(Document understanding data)
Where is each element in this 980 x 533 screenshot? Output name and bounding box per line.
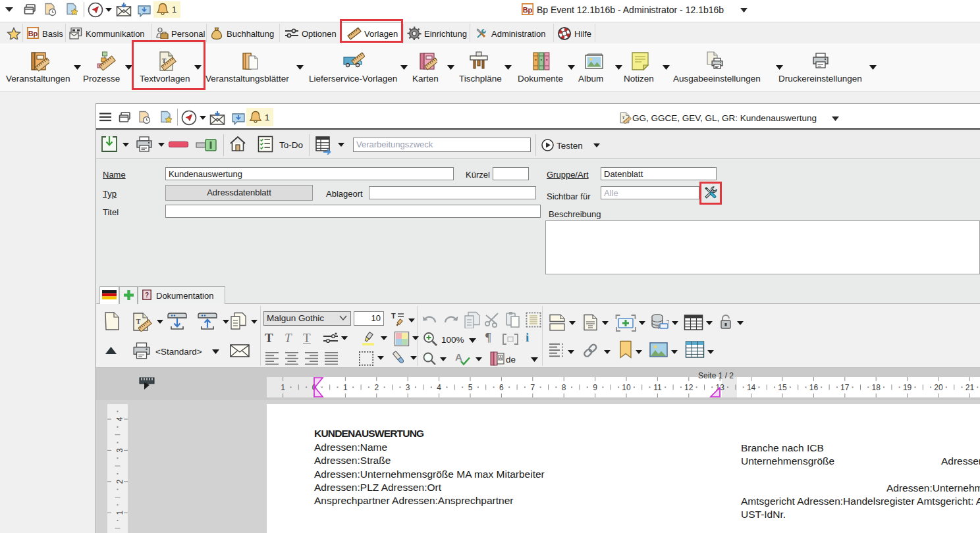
svg-text:14: 14 xyxy=(747,383,756,392)
svg-text:2: 2 xyxy=(374,383,379,392)
svg-text:3: 3 xyxy=(115,448,124,453)
svg-text:20: 20 xyxy=(934,383,943,392)
svg-text:1: 1 xyxy=(281,383,285,392)
svg-text:7: 7 xyxy=(530,383,535,392)
svg-text:19: 19 xyxy=(903,383,912,392)
svg-text:18: 18 xyxy=(872,383,881,392)
svg-text:21: 21 xyxy=(966,383,975,392)
svg-text:3: 3 xyxy=(406,383,410,392)
svg-text:8: 8 xyxy=(562,383,566,392)
svg-text:A: A xyxy=(499,355,503,360)
svg-text:Bp: Bp xyxy=(28,30,38,38)
svg-text:6: 6 xyxy=(499,383,504,392)
svg-text:9: 9 xyxy=(593,383,597,392)
svg-text:T: T xyxy=(622,116,624,120)
svg-text:17: 17 xyxy=(840,383,850,392)
svg-text:T: T xyxy=(391,312,396,320)
svg-text:1: 1 xyxy=(115,511,124,515)
svg-text:10: 10 xyxy=(622,383,631,392)
svg-text:15: 15 xyxy=(778,383,787,392)
svg-text:Bp: Bp xyxy=(523,6,533,14)
svg-text:16: 16 xyxy=(809,383,819,392)
svg-text:11: 11 xyxy=(653,383,662,392)
svg-text:2: 2 xyxy=(115,479,124,484)
svg-text:?: ? xyxy=(145,292,149,299)
svg-text:T: T xyxy=(136,318,141,325)
svg-text:A: A xyxy=(455,351,462,363)
svg-text:1: 1 xyxy=(343,383,348,392)
svg-text:12: 12 xyxy=(684,383,694,392)
svg-text:5: 5 xyxy=(468,383,473,392)
svg-text:4: 4 xyxy=(437,383,441,392)
svg-text:4: 4 xyxy=(115,417,124,421)
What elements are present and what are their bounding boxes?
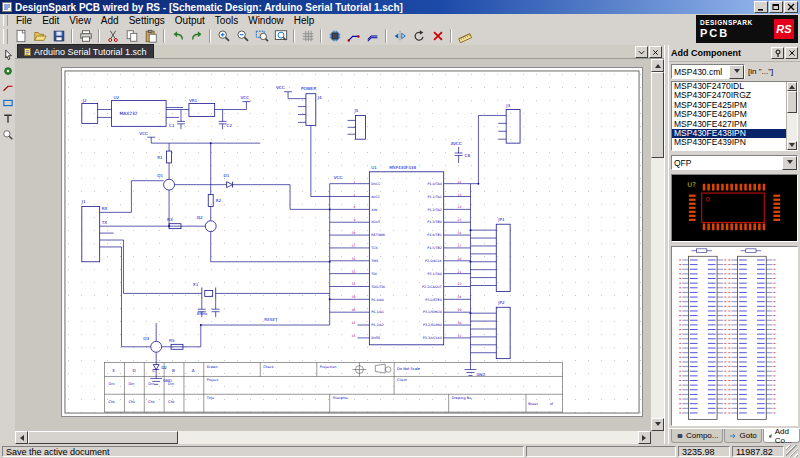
menu-edit[interactable]: Edit — [37, 14, 64, 27]
connector-jp1[interactable] — [496, 224, 510, 291]
undo-button[interactable] — [168, 28, 187, 45]
svg-text:Client: Client — [397, 378, 407, 382]
panel-tab-addco[interactable]: Add Co... — [763, 429, 800, 443]
horizontal-scrollbar[interactable] — [15, 431, 651, 444]
add-text-tool-button[interactable] — [0, 111, 15, 126]
crystal-x1[interactable] — [202, 287, 216, 299]
connector-j3[interactable] — [506, 110, 520, 144]
zoom-window-button[interactable] — [252, 28, 271, 45]
toggle-grid-button[interactable] — [298, 28, 317, 45]
add-pad-tool-button[interactable] — [0, 63, 15, 78]
connector-j5[interactable] — [355, 115, 365, 139]
h-scroll-left-button[interactable] — [15, 431, 28, 444]
panel-close-button[interactable] — [785, 47, 798, 59]
svg-text:9: 9 — [354, 218, 356, 222]
v-scroll-down-button[interactable] — [651, 418, 664, 431]
diode-d1[interactable] — [227, 182, 233, 188]
power-header-j4[interactable] — [306, 94, 316, 126]
menu-output[interactable]: Output — [170, 14, 210, 27]
v-scroll-up-button[interactable] — [651, 59, 664, 72]
connector-jp2[interactable] — [496, 307, 510, 358]
connector-j2[interactable] — [82, 104, 98, 124]
open-document-button[interactable] — [30, 28, 49, 45]
connector-j1[interactable] — [82, 206, 100, 261]
svg-text:C1: C1 — [169, 123, 175, 128]
document-tab[interactable]: Arduino Serial Tutorial 1.sch — [17, 44, 154, 58]
delete-button[interactable] — [428, 28, 447, 45]
component-list[interactable]: MSP430F2470IDLMSP430F2470IRGZMSP430FE425… — [671, 81, 798, 151]
transistor-q1[interactable] — [164, 179, 175, 190]
h-scroll-thumb[interactable] — [28, 431, 178, 444]
add-wire-button[interactable] — [344, 28, 363, 45]
list-scroll-thumb[interactable] — [787, 91, 797, 113]
component-item[interactable]: MSP430FE439IPN — [672, 138, 797, 147]
new-document-button[interactable] — [11, 28, 30, 45]
transistor-q2[interactable] — [205, 221, 216, 232]
restore-button[interactable] — [769, 1, 783, 13]
library-select[interactable]: MSP430.cml — [671, 64, 745, 79]
rotate-button[interactable] — [409, 28, 428, 45]
vertical-scrollbar[interactable] — [651, 59, 664, 431]
schematic-wires — [98, 92, 506, 385]
measure-button[interactable] — [455, 28, 474, 45]
v-scroll-thumb[interactable] — [651, 72, 664, 158]
minimize-button[interactable] — [754, 1, 768, 13]
list-scroll-up-button[interactable] — [787, 82, 797, 91]
cut-icon — [106, 29, 120, 43]
transistor-q3[interactable] — [151, 341, 162, 352]
svg-text:R5: R5 — [169, 338, 175, 343]
svg-text:TMS: TMS — [370, 259, 378, 263]
cut-button[interactable] — [103, 28, 122, 45]
package-select[interactable]: QFP — [671, 155, 798, 170]
svg-text:D1: D1 — [224, 173, 230, 178]
menu-tools[interactable]: Tools — [210, 14, 243, 27]
list-scrollbar[interactable] — [786, 82, 797, 150]
panel-tab-goto[interactable]: Goto — [724, 429, 761, 443]
add-track-tool-button[interactable] — [0, 79, 15, 94]
resistor-r2[interactable] — [208, 195, 213, 207]
zoom-out-button[interactable] — [233, 28, 252, 45]
add-component-button[interactable] — [325, 28, 344, 45]
save-document-button[interactable] — [49, 28, 68, 45]
toolbar-separator — [163, 29, 165, 43]
redo-button[interactable] — [187, 28, 206, 45]
schematic-canvas[interactable]: J2U2MAX232VR1VCCC1C2POWERJ4VCCJ1VCCR1Q1R… — [15, 59, 651, 431]
select-tool-button[interactable] — [0, 47, 15, 62]
menu-add[interactable]: Add — [96, 14, 124, 27]
svg-text:Q1: Q1 — [157, 173, 163, 178]
mirror-button[interactable] — [390, 28, 409, 45]
svg-text:57: 57 — [352, 244, 356, 248]
menu-settings[interactable]: Settings — [124, 14, 170, 27]
paste-button[interactable] — [141, 28, 160, 45]
menu-view[interactable]: View — [64, 14, 96, 27]
combo-dropdown-button[interactable] — [782, 156, 797, 170]
tab-menu-button[interactable] — [635, 46, 648, 58]
menu-help[interactable]: Help — [289, 14, 320, 27]
svg-text:TDO/TDI: TDO/TDI — [370, 285, 385, 289]
regulator-vr1[interactable] — [189, 104, 215, 117]
zoom-tool-button[interactable] — [0, 127, 15, 142]
zoom-full-extent-button[interactable] — [271, 28, 290, 45]
arrow-up-icon — [655, 61, 661, 68]
svg-text:MAX232: MAX232 — [120, 111, 138, 116]
zoom-in-button[interactable] — [214, 28, 233, 45]
menu-window[interactable]: Window — [243, 14, 289, 27]
add-shape-tool-button[interactable] — [0, 95, 15, 110]
add-component-panel: Add Component MSP430.cml [in "..."] MSP4… — [668, 45, 800, 444]
resistor-r1[interactable] — [167, 151, 172, 163]
copy-button[interactable] — [122, 28, 141, 45]
combo-dropdown-button[interactable] — [729, 65, 744, 79]
schematic-sheet[interactable]: J2U2MAX232VR1VCCC1C2POWERJ4VCCJ1VCCR1Q1R… — [61, 67, 643, 417]
menu-file[interactable]: File — [11, 14, 37, 27]
print-button[interactable] — [76, 28, 95, 45]
close-button[interactable] — [784, 1, 798, 13]
svg-text:VCC: VCC — [139, 131, 148, 136]
svg-text:1: 1 — [354, 180, 356, 184]
h-scroll-right-button[interactable] — [638, 431, 651, 444]
list-scroll-down-button[interactable] — [787, 141, 797, 150]
add-bus-button[interactable] — [363, 28, 382, 45]
panel-pin-button[interactable] — [771, 47, 784, 59]
tab-close-button[interactable] — [649, 46, 662, 58]
resize-grip[interactable] — [786, 445, 798, 457]
panel-tab-compo[interactable]: Compo... — [671, 429, 723, 443]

• [Exercise]
Note each line above that holds "icon", then copy all of them.

• [Exercise solution]
cut-icon — [106, 29, 120, 43]
arrow-up-icon — [655, 61, 661, 68]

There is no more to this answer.